• About this task: Where an entry contains an image, skip the image and print the rest exactly.

• Given records:

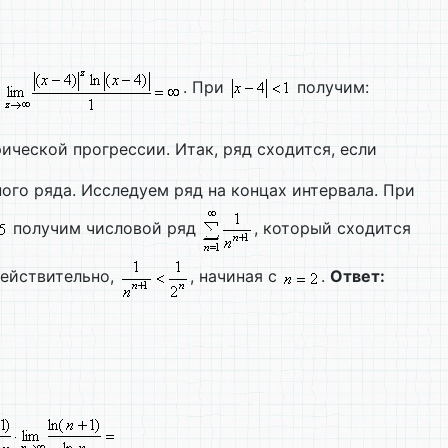
. При
получим:
ческой прогрессии. Итак, ряд сходится, если
го ряда. Исследуем ряд на концах интервала. При
получим числовой ряд
, который сходится
Действительно,
, начиная с
.
Ответ:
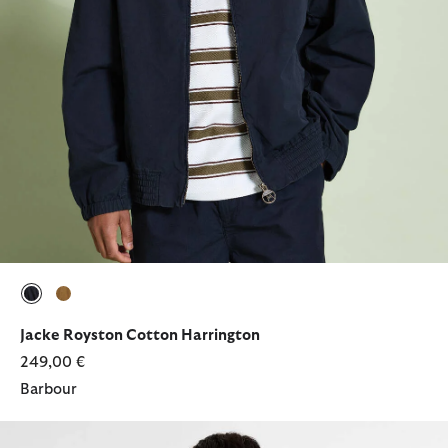
ausgewählt
ausgewählt
Jacke Royston Cotton Harrington
249,00 €
Barbour
Poloshirt Essential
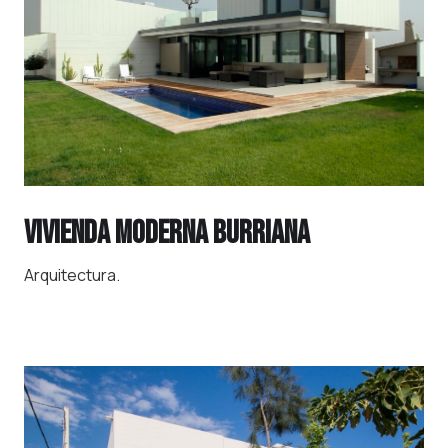
VIVIENDA MODERNA BURRIANA
Arquitectura.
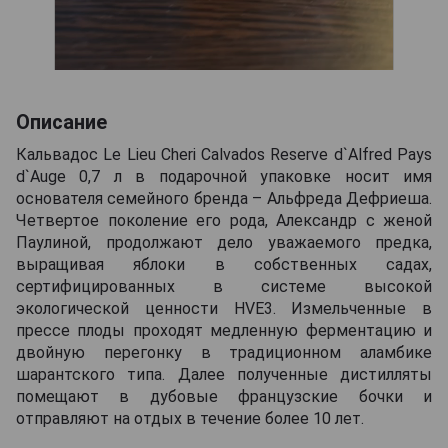
Описание
Кальвадос Le Lieu Cheri Calvados Reserve d`Alfred Pays
d`Auge 0,7 л в подарочной упаковке носит имя
основателя семейного бренда – Альфреда Дефриеша.
Четвертое поколение его рода, Александр с женой
Паулиной, продолжают дело уважаемого предка,
выращивая яблоки в собственных садах,
сертифицированных в системе высокой
экологической ценности HVE3. Измельченные в
прессе плоды проходят медленную ферментацию и
двойную перегонку в традиционном аламбике
шарантского типа. Далее полученные дистилляты
помещают в дубовые французские бочки и
отправляют на отдых в течение более 10 лет.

• Expected answer:
. При
получим:
ческой прогрессии. Итак, ряд сходится, если
го ряда. Исследуем ряд на концах интервала. При
получим числовой ряд
, который сходится
Действительно,
, начиная с
.
Ответ:
ausgewählt
ausgewählt
Jacke Royston Cotton Harrington
249,00 €
Barbour
Poloshirt Essential
VIVIENDA MODERNA BURRIANA
Arquitectura.
Описание
Кальвадос Le Lieu Cheri Calvados Reserve d`Alfred Pays
d`Auge 0,7 л в подарочной упаковке носит имя
основателя семейного бренда – Альфреда Дефриеша.
Четвертое поколение его рода, Александр с женой
Паулиной, продолжают дело уважаемого предка,
выращивая яблоки в собственных садах,
сертифицированных в системе высокой
экологической ценности HVE3. Измельченные в
прессе плоды проходят медленную ферментацию и
двойную перегонку в традиционном аламбике
шарантского типа. Далее полученные дистилляты
помещают в дубовые французские бочки и
отправляют на отдых в течение более 10 лет.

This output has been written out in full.